The high-order time-domain DIC algorithm based on the nonlinear optical flow equation is proposed. This method is suitable for solving the deformation field with continuous deformation over time. The least squares method can effectively solve this algorithm and directly measure the subpixel displacement. Simulations showed that this algorithm can calculate the displacement caused by rigid body translation, fixed axis compression, shear deformation, rigid body rotation and other deformation and can suppress the influence of grayscale changes in speckle images before and after deformation. When the image sequence contains 5 images, the error of the displacement calculation results is minimal, and the accuracy is the highest. An experimental study of resin mode I cracks shows that the accuracy of this algorithm is higher than that of the traditional algorithm. This study provides a possible theoretical foundation for analyzing high-precision deformation from low-quality images in extreme testing environments and provides corresponding technical methods.

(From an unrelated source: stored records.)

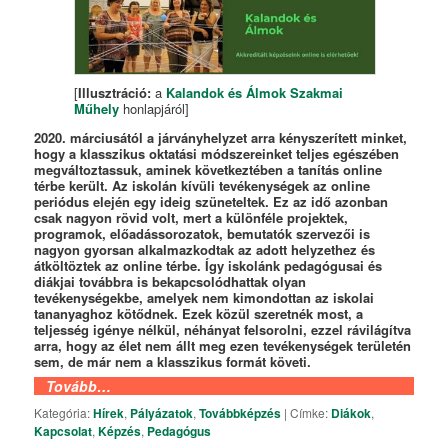
[
Illusztráció:
a
Kalandok és Álmok Szakmai
Műhely
honlapjáról]
2020. márciusától a járványhelyzet arra kényszerített minket,
hogy a klasszikus oktatási módszereinket teljes egészében
megváltoztassuk, aminek következtében a tanítás online
térbe került. Az iskolán kívüli tevékenységek az online
periódus elején egy ideig szüneteltek. Ez az idő azonban
csak nagyon rövid volt, mert a különféle projektek,
programok, előadássorozatok, bemutatók szervezői is
nagyon gyorsan alkalmazkodtak az adott helyzethez és
átköltöztek az online térbe. Így iskolánk pedagógusai és
diákjai továbbra is bekapcsolódhattak olyan
tevékenységekbe, amelyek nem kimondottan az iskolai
tananyaghoz kötődnek. Ezek közül szeretnék most, a
teljesség igénye nélkül, néhányat felsorolni, ezzel rávilágítva
arra, hogy az élet nem állt meg ezen tevékenységek területén
sem, de már nem a klasszikus formát követi.
Tovább…
Kategória:
Hírek
,
Pályázatok
,
Továbbképzés
|
Címke:
Diákok
,
Kapcsolat
,
Képzés
,
Pedagógus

There are still some considerations in this method.

  1. 1.

    By utilizing a smoothing algorithm, high-order time-domain DIC algorithm can help reduce noise and improve the resolution of the measured data, but it may result in the loss of information. However, with correct parameters (such as step size, number of time window, and size of relative window), it can effectively avoid this problem. This will be taken into account in future studies.

  2. 2.

    In the experiment of Sect. "Algorithm Verification Based on the Simulation", Gaussian noise with standard deviation σg = 5 is added to all deformed images, in order to prove that the proposed method can effectively reduce the noise effect. In future studies, the standard deviation of Gaussian noise will change, so as to analyze the variation of calculation accuracy with noise.

  3. 3.

    In this paper, only small displacement simulation and actual experiment are carried out, and the photosensitive resin used in the actual experiment is brittle material, so the method and simulation proposed in this paper are also established and carried out for small displacement. For large displacement, parameters such as selection of correlation window and step need to be adjusted. In theory, higher-order time-domain DIC algorithm can still adapt to the calculation of such large and complex displacement.